Figure 3. Trafficking-deficient phenotype of the A558P HERG mutation and attempts to correct the deficient trafficking.

(A) Representative western blot of cells expressing WT and A558P HERG protein (n = 3). WT shows both mature complexly glycosylated (155 kDa) and immature core-glycosylated (135 kDa) protein bands. A558P displays only the immature band, representative for trafficking-deficient mutant HERG proteins. Cells were cultured at 37°C. (B) Representative whole-cell I_tail traces of WT or A558P-expressing cells. WT channels display typical I_tail, while only small amplitude I_tail could be recorded from cells expressing A558P. Cells were cultured at 37°C. Scale bars: 1 nA, 50 ms. (C and D) Representative western blot (n = 3) and corresponding I_tail of WT and A558P following culture at 27°C or incubation for 24 hours with 10-μmol/l E-4031 (culture at 37°C). Only incubation with E-4031 could minimally correct the deficient trafficking. Scale is as in B. (E) Average I_tail densities. All I_tail were measured at 23°C. n, number of cells. *P < 0.05 compared with WT I_tail; ^#P < 0.05 compared with A558P I_tail.

Figure 4. Dominant-negative effect of A558P HERG protein.

(A) Representative western blot of cells transfected with 3-μg WT HERG cDNA, 1.5-μg WT cDNA plus 1.5-μg pCDNA3 vector, or 1.5-μg WT plus 1.5-μg A558P cDNA (n = 3). Cells transfected with 3-μg or 1.5-μg WT cDNA show both immature and mature protein bands. Cells coexpressing WT+A558P show the immature band with minimal or no mature protein band. Cells were cultured at 37°C. (B) Representative whole-cell I_tail. Scale bars: 1 nA, 50 ms. (C) Average I_tail densities. Cells were cultured at 37°C, and all I_tail were measured at 23°C. *P < 0.05 compared with 3-μg WT I_tail; ^#P < 0.05 compared with 1.5-μg WT I_tail.

Figure 5. Effect of temperature on current density.
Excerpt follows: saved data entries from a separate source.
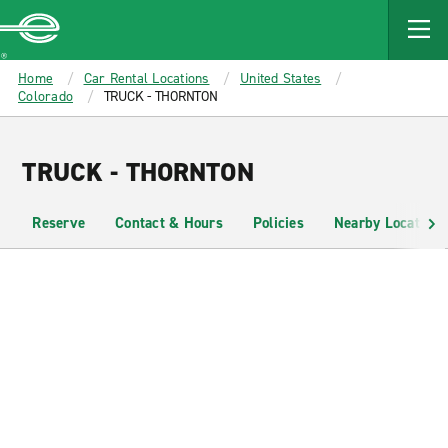
MAIN
CONTENT
Enterprise
Home
Car Rental Locations
United States
Colorado
TRUCK - THORNTON
TRUCK - THORNTON
Reserve
Contact & Hours
Policies
Nearby Locations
(A) Representative I_tail for WT and WT+A558P mutant channels first measured at 23°C, repeated at 35°C, and then at 40°C for each cell. Scale bars for representative I_tail: 1 nA, 1 s; scale bars for enlarged WT I_tail: 2 nA, 0.25 s; scale bars for enlarged WT+A558P I_tail: 0.5 nA, 0.25 s. I_tail increased for both channels with rising temperature. (B) Average I_tail densities at 23°C, 35°C, and 40°C. Compared with WT, the temperature-dependent increase of I_tail density was significantly smaller for WT+A558P and WT+F640V channels. Cells were cultured at 37°C. (C) Average differences between WT and WT+A558P or WT+F640V I_tail densities at 23°C, 35°C, and 40°C. Differences in I_tail densities increased with rising temperature. *P < 0.001 compared with 23°C; ^#P < 0.001 compared with 35°C.
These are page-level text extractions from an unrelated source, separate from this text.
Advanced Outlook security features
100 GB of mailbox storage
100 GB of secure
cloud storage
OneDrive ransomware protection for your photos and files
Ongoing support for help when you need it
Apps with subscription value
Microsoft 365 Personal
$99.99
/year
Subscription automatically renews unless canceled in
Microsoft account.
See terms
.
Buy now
Figure 6. Effect of temperature on gating properties: activation, inactivation, recovery from inactivation, and deactivation.
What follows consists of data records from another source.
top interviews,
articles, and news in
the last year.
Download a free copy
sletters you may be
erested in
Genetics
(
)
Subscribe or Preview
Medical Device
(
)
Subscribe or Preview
For each parameter (portion of) representative current traces of WT and WT+A558P channels at 23°C, 35°C, and 40°C within the same cell are shown. Voltage-clamp protocols are shown in the insets. Cells were cultured at 37°C. (A) For activation, the scale bars for representative current traces: 1 nA, 1 s. Arrows indicate I_tail. The mean I_tail normalized to maximum value are plotted as a function of the prepulse voltage. The solid lines represent Boltzmann equation fits. (B) For inactivation, the scale bars for representative current traces: 4 nA, 10 ms. Arrows indicate channel inactivation. Mean time constants of inactivation are plotted as a function of test voltage. (C) For recovery from inactivation, the scale for representative current traces: 1 nA, 10 ms. Arrows indicate channel recovery. Mean time constants of recovery from inactivation are plotted as a function of test voltage. (D) For deactivation, the scale bars for representative current traces: 1 nA, 50 ms. Arrows indicate channel deactivation. Mean time constants of deactivation are plotted as a function of test voltage. *P < 0.05 compared with WT (ANOVA). See Results for details.